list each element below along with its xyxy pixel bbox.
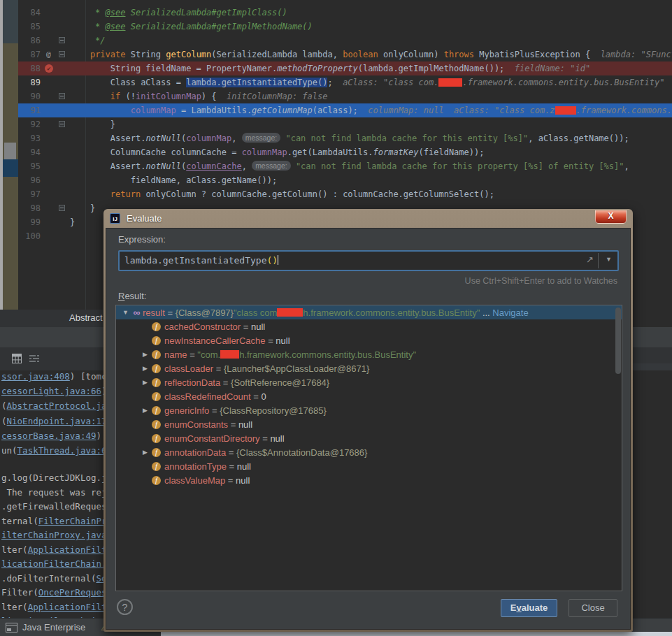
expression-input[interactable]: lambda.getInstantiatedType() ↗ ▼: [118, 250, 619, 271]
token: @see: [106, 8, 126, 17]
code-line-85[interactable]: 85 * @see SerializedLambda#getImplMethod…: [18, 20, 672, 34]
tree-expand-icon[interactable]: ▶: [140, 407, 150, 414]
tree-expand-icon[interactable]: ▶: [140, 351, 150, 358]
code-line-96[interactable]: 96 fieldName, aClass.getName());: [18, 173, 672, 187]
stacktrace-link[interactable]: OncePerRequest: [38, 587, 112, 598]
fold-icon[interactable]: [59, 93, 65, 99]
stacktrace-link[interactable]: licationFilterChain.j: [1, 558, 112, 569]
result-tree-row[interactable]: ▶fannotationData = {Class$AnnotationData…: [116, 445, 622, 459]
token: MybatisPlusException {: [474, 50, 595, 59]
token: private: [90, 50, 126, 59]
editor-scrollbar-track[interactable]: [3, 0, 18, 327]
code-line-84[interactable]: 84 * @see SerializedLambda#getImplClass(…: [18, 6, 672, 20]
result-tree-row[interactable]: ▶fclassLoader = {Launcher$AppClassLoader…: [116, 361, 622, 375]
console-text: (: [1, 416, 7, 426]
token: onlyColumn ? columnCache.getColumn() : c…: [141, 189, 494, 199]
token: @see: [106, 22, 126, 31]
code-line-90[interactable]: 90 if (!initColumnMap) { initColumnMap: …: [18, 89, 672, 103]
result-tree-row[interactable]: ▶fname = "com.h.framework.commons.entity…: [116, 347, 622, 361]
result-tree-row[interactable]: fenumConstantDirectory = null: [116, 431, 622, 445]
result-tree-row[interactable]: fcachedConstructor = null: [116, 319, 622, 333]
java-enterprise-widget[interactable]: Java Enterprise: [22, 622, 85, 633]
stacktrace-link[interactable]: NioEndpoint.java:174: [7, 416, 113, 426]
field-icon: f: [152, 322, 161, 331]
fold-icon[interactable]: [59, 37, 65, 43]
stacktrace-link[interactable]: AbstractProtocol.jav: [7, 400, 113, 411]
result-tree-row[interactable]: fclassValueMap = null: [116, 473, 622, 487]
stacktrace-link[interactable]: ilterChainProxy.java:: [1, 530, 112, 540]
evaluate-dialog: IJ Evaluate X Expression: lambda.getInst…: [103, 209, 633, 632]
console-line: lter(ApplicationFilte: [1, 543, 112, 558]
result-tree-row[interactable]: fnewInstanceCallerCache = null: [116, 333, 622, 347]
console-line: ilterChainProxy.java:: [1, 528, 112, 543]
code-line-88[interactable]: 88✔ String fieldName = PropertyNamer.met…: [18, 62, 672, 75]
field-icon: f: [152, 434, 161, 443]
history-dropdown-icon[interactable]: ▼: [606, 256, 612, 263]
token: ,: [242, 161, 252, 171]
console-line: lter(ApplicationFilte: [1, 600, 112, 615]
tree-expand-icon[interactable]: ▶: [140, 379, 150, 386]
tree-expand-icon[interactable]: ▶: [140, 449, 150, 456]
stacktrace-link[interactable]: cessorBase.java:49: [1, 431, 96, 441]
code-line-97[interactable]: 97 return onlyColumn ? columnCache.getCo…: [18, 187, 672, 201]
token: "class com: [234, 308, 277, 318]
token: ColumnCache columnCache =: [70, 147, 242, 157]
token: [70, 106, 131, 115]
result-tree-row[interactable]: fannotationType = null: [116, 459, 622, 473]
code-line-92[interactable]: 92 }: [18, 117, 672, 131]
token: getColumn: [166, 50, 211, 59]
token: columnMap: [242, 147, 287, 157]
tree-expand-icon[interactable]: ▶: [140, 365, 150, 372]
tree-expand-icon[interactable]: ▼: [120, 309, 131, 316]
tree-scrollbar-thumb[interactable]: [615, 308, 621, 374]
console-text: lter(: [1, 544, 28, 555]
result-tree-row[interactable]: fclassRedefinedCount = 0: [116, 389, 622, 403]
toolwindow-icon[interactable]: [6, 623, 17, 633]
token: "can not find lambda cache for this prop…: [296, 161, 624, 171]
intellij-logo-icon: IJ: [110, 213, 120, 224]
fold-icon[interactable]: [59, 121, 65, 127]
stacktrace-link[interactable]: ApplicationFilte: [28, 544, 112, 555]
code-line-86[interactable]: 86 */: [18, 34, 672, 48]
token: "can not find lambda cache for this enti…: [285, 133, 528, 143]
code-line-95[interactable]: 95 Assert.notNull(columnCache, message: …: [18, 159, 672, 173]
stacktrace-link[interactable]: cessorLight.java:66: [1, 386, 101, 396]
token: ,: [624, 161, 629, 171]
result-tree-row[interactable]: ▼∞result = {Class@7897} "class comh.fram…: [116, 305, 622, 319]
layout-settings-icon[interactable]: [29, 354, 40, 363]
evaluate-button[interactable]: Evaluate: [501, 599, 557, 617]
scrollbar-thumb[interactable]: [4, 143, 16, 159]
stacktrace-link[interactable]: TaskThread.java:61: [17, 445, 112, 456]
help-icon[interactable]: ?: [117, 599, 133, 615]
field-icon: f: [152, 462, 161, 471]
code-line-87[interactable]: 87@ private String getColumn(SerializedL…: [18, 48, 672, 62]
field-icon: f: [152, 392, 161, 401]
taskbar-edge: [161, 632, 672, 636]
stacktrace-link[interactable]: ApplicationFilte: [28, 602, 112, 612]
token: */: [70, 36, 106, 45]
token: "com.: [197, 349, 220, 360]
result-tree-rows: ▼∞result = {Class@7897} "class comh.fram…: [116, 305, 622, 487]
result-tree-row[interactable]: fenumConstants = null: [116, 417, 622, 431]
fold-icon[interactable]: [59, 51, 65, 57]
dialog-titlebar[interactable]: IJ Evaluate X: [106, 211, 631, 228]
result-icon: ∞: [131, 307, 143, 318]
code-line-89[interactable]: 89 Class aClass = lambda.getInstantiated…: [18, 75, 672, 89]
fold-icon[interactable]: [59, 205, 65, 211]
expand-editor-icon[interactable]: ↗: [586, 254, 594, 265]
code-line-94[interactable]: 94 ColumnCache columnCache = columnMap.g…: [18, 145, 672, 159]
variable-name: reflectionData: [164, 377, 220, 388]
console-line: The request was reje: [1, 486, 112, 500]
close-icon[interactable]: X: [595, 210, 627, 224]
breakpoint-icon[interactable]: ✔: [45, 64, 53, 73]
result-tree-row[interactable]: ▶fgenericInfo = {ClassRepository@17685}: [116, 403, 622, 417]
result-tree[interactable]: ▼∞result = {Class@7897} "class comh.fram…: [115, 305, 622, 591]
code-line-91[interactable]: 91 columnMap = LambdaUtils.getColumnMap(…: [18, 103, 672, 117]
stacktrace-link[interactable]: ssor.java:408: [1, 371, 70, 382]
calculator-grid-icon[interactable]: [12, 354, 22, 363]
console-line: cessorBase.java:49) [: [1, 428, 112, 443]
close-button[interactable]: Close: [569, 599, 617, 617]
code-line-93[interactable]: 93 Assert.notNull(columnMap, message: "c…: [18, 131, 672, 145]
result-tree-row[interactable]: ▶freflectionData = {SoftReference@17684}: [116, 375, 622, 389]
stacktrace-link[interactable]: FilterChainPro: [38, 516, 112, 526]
==
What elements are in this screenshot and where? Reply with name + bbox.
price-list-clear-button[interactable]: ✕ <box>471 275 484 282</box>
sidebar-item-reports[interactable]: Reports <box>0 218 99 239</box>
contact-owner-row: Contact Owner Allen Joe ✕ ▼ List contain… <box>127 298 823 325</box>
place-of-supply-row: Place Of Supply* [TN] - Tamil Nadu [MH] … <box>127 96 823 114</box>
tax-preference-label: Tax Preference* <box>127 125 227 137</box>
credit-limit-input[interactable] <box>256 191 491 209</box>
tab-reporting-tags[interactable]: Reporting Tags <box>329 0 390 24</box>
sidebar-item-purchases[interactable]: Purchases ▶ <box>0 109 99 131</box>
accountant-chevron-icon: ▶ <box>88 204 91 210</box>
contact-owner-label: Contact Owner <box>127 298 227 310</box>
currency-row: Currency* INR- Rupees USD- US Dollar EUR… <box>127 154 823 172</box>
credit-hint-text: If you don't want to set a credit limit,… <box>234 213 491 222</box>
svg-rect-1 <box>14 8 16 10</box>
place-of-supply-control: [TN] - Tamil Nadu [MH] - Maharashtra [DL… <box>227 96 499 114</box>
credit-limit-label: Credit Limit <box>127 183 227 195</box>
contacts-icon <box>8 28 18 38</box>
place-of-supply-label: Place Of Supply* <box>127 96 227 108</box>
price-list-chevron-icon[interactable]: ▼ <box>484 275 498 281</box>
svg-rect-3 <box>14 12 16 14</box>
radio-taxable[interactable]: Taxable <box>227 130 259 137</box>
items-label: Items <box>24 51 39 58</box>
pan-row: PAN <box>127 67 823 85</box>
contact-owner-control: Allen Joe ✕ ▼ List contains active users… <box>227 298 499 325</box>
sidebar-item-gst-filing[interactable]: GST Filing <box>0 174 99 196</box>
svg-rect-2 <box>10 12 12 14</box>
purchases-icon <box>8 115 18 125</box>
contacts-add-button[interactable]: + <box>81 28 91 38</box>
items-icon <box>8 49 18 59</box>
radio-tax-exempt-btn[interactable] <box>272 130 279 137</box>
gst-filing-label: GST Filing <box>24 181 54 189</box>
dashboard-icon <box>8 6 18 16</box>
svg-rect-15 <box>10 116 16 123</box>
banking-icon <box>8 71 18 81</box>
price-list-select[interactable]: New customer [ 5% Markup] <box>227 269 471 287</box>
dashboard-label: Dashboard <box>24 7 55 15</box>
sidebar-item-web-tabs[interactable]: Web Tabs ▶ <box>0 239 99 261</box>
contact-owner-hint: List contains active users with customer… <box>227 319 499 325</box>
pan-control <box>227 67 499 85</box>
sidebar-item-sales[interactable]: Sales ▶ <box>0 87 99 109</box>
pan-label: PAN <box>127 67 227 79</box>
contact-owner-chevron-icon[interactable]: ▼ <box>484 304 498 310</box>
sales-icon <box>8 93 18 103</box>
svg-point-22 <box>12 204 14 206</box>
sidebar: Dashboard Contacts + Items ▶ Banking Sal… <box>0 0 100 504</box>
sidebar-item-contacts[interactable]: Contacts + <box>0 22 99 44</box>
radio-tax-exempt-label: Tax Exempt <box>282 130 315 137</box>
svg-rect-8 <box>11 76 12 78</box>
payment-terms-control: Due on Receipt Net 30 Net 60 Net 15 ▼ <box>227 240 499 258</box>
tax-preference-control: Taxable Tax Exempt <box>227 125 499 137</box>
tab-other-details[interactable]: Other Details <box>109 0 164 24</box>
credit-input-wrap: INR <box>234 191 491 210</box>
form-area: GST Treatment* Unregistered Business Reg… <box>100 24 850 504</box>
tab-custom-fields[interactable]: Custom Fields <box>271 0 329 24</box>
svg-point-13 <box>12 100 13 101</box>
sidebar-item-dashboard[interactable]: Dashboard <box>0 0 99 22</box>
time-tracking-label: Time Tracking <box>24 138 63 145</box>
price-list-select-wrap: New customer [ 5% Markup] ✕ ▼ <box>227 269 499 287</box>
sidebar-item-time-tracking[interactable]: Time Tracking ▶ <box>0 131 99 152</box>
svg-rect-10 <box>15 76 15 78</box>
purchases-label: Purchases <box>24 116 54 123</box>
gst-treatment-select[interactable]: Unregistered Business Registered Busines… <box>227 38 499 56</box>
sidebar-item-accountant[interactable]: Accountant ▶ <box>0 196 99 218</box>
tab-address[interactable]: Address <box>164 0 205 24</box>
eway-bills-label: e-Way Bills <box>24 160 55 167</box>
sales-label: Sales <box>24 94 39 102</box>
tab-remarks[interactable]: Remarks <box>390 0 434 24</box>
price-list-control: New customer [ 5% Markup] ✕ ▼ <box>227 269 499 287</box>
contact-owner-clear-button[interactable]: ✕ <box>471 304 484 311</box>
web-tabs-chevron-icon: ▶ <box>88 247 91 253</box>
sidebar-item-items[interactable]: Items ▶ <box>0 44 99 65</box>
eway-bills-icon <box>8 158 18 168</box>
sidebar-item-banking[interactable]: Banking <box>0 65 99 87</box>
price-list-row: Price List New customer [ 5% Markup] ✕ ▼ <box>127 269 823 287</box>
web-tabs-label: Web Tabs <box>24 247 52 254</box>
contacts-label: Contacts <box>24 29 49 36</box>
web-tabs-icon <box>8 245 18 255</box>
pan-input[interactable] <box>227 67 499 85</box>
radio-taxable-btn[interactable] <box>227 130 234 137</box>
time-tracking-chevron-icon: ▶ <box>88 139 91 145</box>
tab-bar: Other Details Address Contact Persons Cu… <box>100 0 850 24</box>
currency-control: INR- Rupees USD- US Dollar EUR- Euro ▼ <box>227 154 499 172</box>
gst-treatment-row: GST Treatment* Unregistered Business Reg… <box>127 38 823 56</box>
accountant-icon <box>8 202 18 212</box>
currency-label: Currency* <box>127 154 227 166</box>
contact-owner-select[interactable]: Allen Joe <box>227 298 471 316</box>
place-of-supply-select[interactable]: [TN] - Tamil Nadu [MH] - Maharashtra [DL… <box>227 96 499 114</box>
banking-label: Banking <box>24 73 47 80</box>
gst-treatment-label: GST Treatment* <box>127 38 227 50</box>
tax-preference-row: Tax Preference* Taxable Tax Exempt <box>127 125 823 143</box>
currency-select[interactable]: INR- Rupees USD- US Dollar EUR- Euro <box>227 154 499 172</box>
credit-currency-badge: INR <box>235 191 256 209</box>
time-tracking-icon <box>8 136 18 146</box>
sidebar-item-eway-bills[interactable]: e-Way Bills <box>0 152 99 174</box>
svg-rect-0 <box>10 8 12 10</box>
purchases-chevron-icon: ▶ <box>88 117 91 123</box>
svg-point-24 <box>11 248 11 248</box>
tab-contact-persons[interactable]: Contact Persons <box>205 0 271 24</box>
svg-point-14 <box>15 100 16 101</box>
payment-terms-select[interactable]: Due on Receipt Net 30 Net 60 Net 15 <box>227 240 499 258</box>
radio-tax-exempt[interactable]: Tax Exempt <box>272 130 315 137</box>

▸ **What needs to be done**
The answer must consist of every line from the entries that holds the string "Other".

▸ **Solution to the problem**
tab-other-details[interactable]: Other Details <box>109 0 164 24</box>
tab-bar: Other Details Address Contact Persons Cu… <box>100 0 850 24</box>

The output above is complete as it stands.